Eigenvector method (EM) is a well-known approach to deriving priorities from pairwise comparison matrices in the analytic hierarchy process (AHP), which requires the solution of a set of nonlinear eigenvalue equations. This paper proposes an approximate solution approach to the EM to facilitate its computation. We refer to the approach as a linear programming approximation to the EM, or LPAEM for short. As the name implies, the LPAEM simplifies the nonlinear eigenvalue equations as a linear programming for solution. It produces true weights for perfectly consistent pairwise comparison matrices. Numerical examples are examined to show the validity and effectiveness of the proposed LPAEM and its significant advantages over a recently developed linear programming method entitled LP-GW-AHP in rank preservation.
Analytic hierarchy process (AHP) proposed by Saaty [9] and [10] is a very useful decision-making tool that breaks down complex decision-making problems into hierarchies and conducts decision analysis through pairwise comparison matrices. One of the key steps of applying the AHP for decision analysis is to derive priorities from pairwise comparison matrices. In spite of the fact that a large number of approaches have been proposed such as the eigenvector method (EM) [9] and [10], the logarithmic least squares method (LLSM) [12] and [17], the weighted least-squares method (WLSM) [1], the DEAHP approach [6] and [8], the data envelopment analysis (DEA) method [15] and [16], the correlation coefficient maximization approach (CCMA) [18], the analytic hierarchy prioritization process (AHPP) [19], the evolutionary computing (EC) approach [20] and the like, the EM is still the most popular approach to weight derivation in the AHP due to its good property of rank preservation.
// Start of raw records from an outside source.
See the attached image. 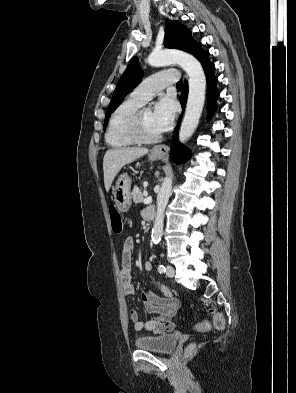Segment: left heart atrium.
I'll return each instance as SVG.
<instances>
[{
  "mask_svg": "<svg viewBox=\"0 0 296 393\" xmlns=\"http://www.w3.org/2000/svg\"><path fill=\"white\" fill-rule=\"evenodd\" d=\"M176 113V104L173 99L163 97L159 99L152 112V124L157 132L166 131L172 124Z\"/></svg>",
  "mask_w": 296,
  "mask_h": 393,
  "instance_id": "left-heart-atrium-1",
  "label": "left heart atrium"
}]
</instances>
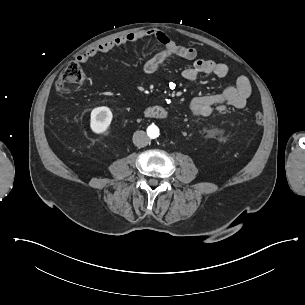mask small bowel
Returning <instances> with one entry per match:
<instances>
[{
    "label": "small bowel",
    "mask_w": 305,
    "mask_h": 305,
    "mask_svg": "<svg viewBox=\"0 0 305 305\" xmlns=\"http://www.w3.org/2000/svg\"><path fill=\"white\" fill-rule=\"evenodd\" d=\"M154 38L163 49L149 58L143 65V72L154 74L159 67L173 57H179L192 62V65L182 73L186 81H194L200 74H213L218 78H225L229 74L226 64L211 59L202 58L195 48L177 44L169 35L161 30H140L126 33L114 39L106 40L92 48L78 53L81 62L90 61L96 56L109 52L126 44ZM252 92L249 80L245 76H238L233 86L221 92L210 93L194 97L189 103V110L193 116L207 117L215 110L226 108L242 109L246 106Z\"/></svg>",
    "instance_id": "obj_1"
}]
</instances>
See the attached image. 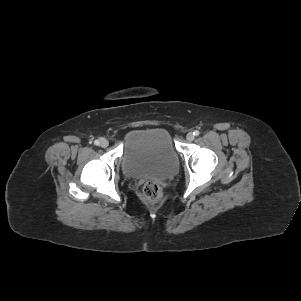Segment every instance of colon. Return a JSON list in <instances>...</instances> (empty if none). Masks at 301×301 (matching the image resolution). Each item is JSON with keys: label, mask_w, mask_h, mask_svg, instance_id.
Segmentation results:
<instances>
[{"label": "colon", "mask_w": 301, "mask_h": 301, "mask_svg": "<svg viewBox=\"0 0 301 301\" xmlns=\"http://www.w3.org/2000/svg\"><path fill=\"white\" fill-rule=\"evenodd\" d=\"M144 196L152 203H161L164 199L162 187L155 181H147L143 185Z\"/></svg>", "instance_id": "colon-1"}]
</instances>
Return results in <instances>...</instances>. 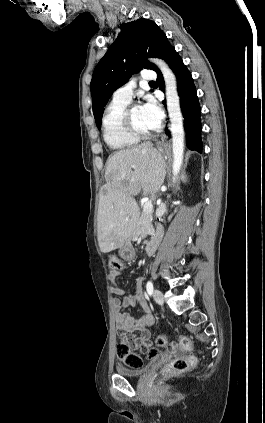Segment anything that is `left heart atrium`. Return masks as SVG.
Masks as SVG:
<instances>
[{"label":"left heart atrium","mask_w":265,"mask_h":423,"mask_svg":"<svg viewBox=\"0 0 265 423\" xmlns=\"http://www.w3.org/2000/svg\"><path fill=\"white\" fill-rule=\"evenodd\" d=\"M143 115L152 125L153 128L158 127L162 120V110L158 106L157 102L153 99H147V101L141 106Z\"/></svg>","instance_id":"obj_1"}]
</instances>
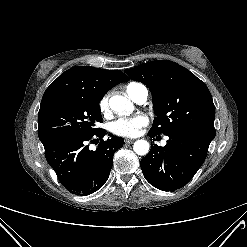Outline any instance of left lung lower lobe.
Returning <instances> with one entry per match:
<instances>
[{"label": "left lung lower lobe", "mask_w": 247, "mask_h": 247, "mask_svg": "<svg viewBox=\"0 0 247 247\" xmlns=\"http://www.w3.org/2000/svg\"><path fill=\"white\" fill-rule=\"evenodd\" d=\"M167 136L166 146H151L140 165L151 185L163 191H175L185 186L201 167L211 140L186 131H173Z\"/></svg>", "instance_id": "1"}]
</instances>
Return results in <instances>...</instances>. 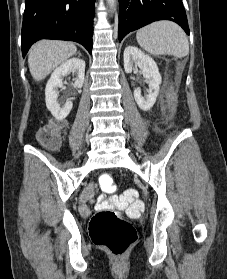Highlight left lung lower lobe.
<instances>
[{
	"mask_svg": "<svg viewBox=\"0 0 227 279\" xmlns=\"http://www.w3.org/2000/svg\"><path fill=\"white\" fill-rule=\"evenodd\" d=\"M158 20H171L189 35L188 21L182 0H119L118 37Z\"/></svg>",
	"mask_w": 227,
	"mask_h": 279,
	"instance_id": "0a47b994",
	"label": "left lung lower lobe"
}]
</instances>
The EM produces eigenvector weights from pairwise comparison matrices, but requires the solution of a set of nonlinear eigenvalue equations. Since nonlinear equations are not as easy to solve as linear models, the motivation of this paper is thus to develop a linear approximate model for the EM to facilitate its computation. The linear approximate model is a linear programming and is referred to as the linear programming approximation to the EM, or LPAEM for short. The LPAEM turns out to be as good as the EM in rank preservation and to produce extremely close priorities to eigenvector weights, but is easier to solve and more convenient to use. The originality of the paper lies in that the proposed LPAEM offers a simple and new way of deriving priorities from pairwise comparison matrices and makes the application of the AHP easier than before.
The rest of the paper is organized as follows. Section 2 proposes the linear approximate model. Section 3 compares it with recently developed DEA/AR and LP-GW-AHP models. Numerical examples are examined in Section 4 to show the validity and effectiveness of the proposed linear approximate model and its significant advantages over the LP-GW-AHP model in rank preservation. Section 5 concludes the paper.
As an important multiple criteria decision-making tool, AHP has been applied in a wide variety of areas such as manufacturing, environmental management, agriculture, healthcare, education, logistics, e-business, information technology (IT), marketing, auditing, transportation, construction industry and the like [2], [4], [7], [13] and [14]. The use of AHP for multiple criteria decision making requires scientific methodologies for weight derivation from pairwise comparison matrices. Although the eigenvector method has been universally accepted as the best procedure for AHP weight derivation, it requires the solution of a set of nonlinear eigenvalue equations, which is somewhat complicated and inconvenient for use. To address this issue, we have proposed an approximate solution approach, called LPAEM, to facilitate the computation of the eigenvector method. The LPAEM simplifies a set of nonlinear eigenvalue equations as a linear programming model for solution and offers a new way for weight derivation in the AHP. It has been proved that the LPAEM produces true weights for perfectly consistent pairwise comparison matrices. For inconsistent pairwise comparison matrices, its validity and effectiveness have been illustrated with two numerical examples. The results have clearly shown the good property of the LPAEM and its significant advantages over a recently developed LP-GW-AHP model in rank preservation. The LPAEM has then been applied to the recruitment of a senior research fellow in a prestigious university. Application results have confirmed again that the LPAEM performs as well as the eigenvector method in rank preservation, but requires less computational effort for weight derivation. It is therefore hoped that the LPAEM can play a significant role in future AHP research and applications such as supplier selection, supply chain evaluation, system selection, risk assessment, project evaluation, portfolio selection, and so on.